A pioneering IEEE Fellow collects one of the Islamic world’s most prestigious science and engineering awards.
The Mustafa Prize, awarded biennially, is a top science and technology award in the field of Information Sciences and Technology and in 2017 was awarded to Professor Erol Gelenbe, from Imperial College London.
Flying to the capital of Iran – Tehran – he received $US 500,000 and a special medal and certificate in Vahdat Hall, the Opera House in Tehran, in front of some 1000 guests from all over the world.
Professor Gelenbe, from the Department of Electrical and Electronic Engineering at Imperial College, said: “I am surprised and honoured to get this award. I’ve always had a passion for fundamental research on the mathematical foundations for computer and communication systems, which lead to building better systems and improving their usage and performance, and that is what has driven me over the years, so it is nice to be honoured in this way.”

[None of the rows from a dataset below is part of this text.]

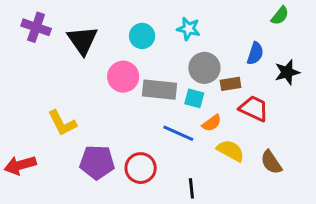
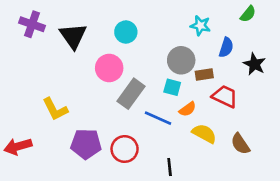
cyan star: (188, 29) -> (200, 26), moved
black star: (287, 72) -> (254, 64), turned -30
gray rectangle: (159, 90) -> (131, 94), moved, turned -60

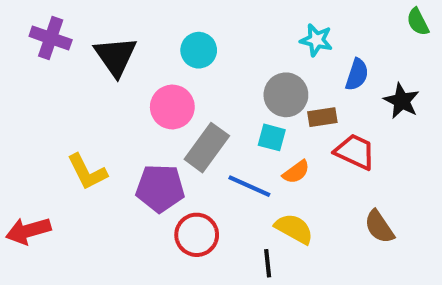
green semicircle: (248, 14) -> (418, 22), moved, turned 114
yellow semicircle: (204, 134) -> (294, 229), moved
purple pentagon: (86, 144) -> (160, 188), moved

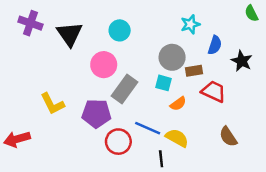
cyan star: (316, 40) -> (190, 24), turned -30
blue line: (249, 186) -> (148, 128), moved

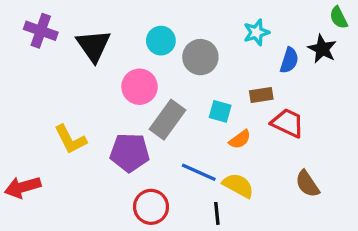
gray circle: (172, 57) -> (200, 57), moved
black star: (242, 61) -> (322, 49), moved
red circle: (118, 142) -> (151, 207), moved

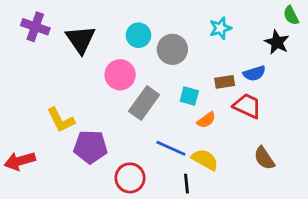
blue semicircle: (289, 60) -> (254, 73), moved, turned 55
purple pentagon: (130, 153) -> (90, 147), moved

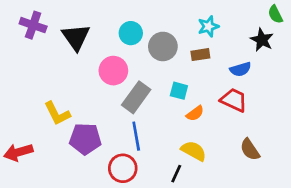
brown rectangle: (225, 82) -> (200, 55), moved
blue line: (171, 148) -> (136, 136), moved, turned 56
black line: (186, 184) -> (176, 174), turned 30

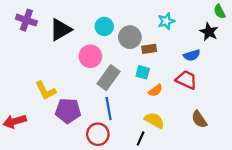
black triangle: (76, 37) -> (61, 30), turned 35
brown rectangle: (200, 55) -> (149, 49), moved

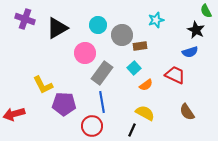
blue semicircle: (192, 55) -> (190, 52), moved
cyan square: (143, 72) -> (134, 68), turned 32

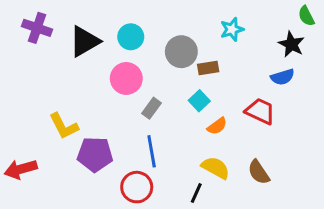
cyan circle: (98, 25) -> (131, 37), moved
gray rectangle: (102, 73) -> (152, 108), size x0.6
brown semicircle: (187, 112) -> (259, 172), moved

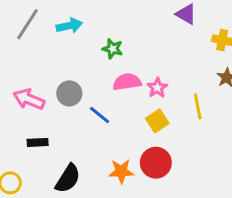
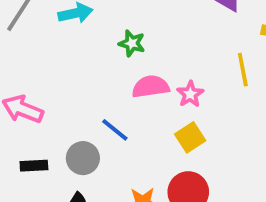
gray circle: (69, 93) -> (83, 158), moved
yellow line: (198, 106) -> (243, 70), moved

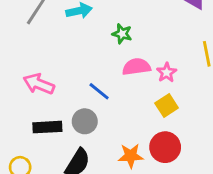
blue line: (115, 130) -> (99, 91), moved
black rectangle: (34, 166) -> (47, 127), size x1.4

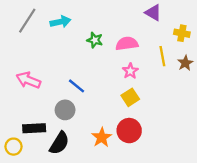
pink semicircle: (136, 67) -> (127, 44), moved
black rectangle: (47, 127) -> (34, 128), moved
orange star: (131, 156) -> (102, 137), turned -30

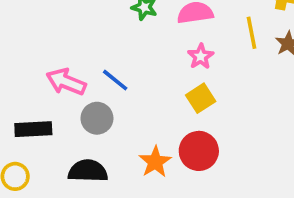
pink arrow: (28, 80) -> (66, 82), moved
black rectangle: (34, 128) -> (33, 129), moved
black semicircle: (59, 143) -> (88, 171), turned -120

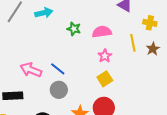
gray circle: (97, 118) -> (59, 90), moved

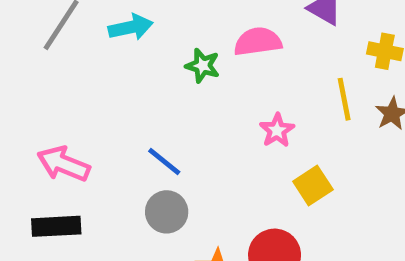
pink semicircle: (102, 32) -> (258, 42), moved
pink arrow: (31, 70) -> (64, 164), moved
yellow square: (105, 79) -> (313, 186), moved

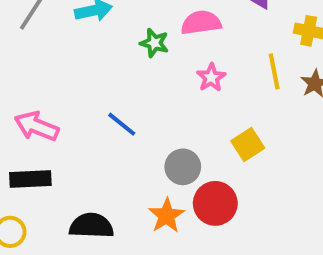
pink star: (277, 130) -> (211, 77), moved
gray circle: (167, 212) -> (183, 167), moved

Professor Gelenbe has been a prolific researcher, publishing in excess of 360 papers through his career in Belgium, France, the USA and the UK.
He is the inventor of the eponymous G-networks or Gelenbe Networks that are the underpinning science used to evaluate the performance of computer networks, while they are controlled to ensure they function smoothly without overloading.
In one of his many breakthroughs, Professor Gelenbe invented the random neural network that closely models the spiking behaviour of natural neuronal systems together with learning algorithms for these systems.
Professor Gelenbe and his colleagues are also credited with inventing many years ago a patented multi-hop computer architecture for conveying voice and images over computer networks. He also established the theoretical underpinnings for this approach, which is now widely used in the telecommunications industry.
For some of his inventions, Professor Gelenbe and the teams he created gave up personal financial reward in exchange for distributing software freely to universities worldwide, so as to spread knowledge and social benefit.
During his long career, Professor Gelenbe has supervised over 75 PhDs who now work in Asia, Africa, Europe and the Americas. The American Mathematical Society ranks him among the top 30 most prolific PhD supervisors in the mathematical sciences. His former PhD students include many talented women researchers and academic leaders.
As part of his visit to Iran, in addition to his acceptance speech, Professor Gelenbe gave two lectures in Tehran, one at Sharif University and the other at the Graduate University for Professors called the Tarbiat Modares University.
In 2015, the Mustafa Prize was first awarded in the field of Nano-Technology to Professor Jackie Ying, a native of Taiwan working at Singapore’s A* Institute and MIT, and to Professor Omer Yaghi from UC Berkeley’s Chemistry Department.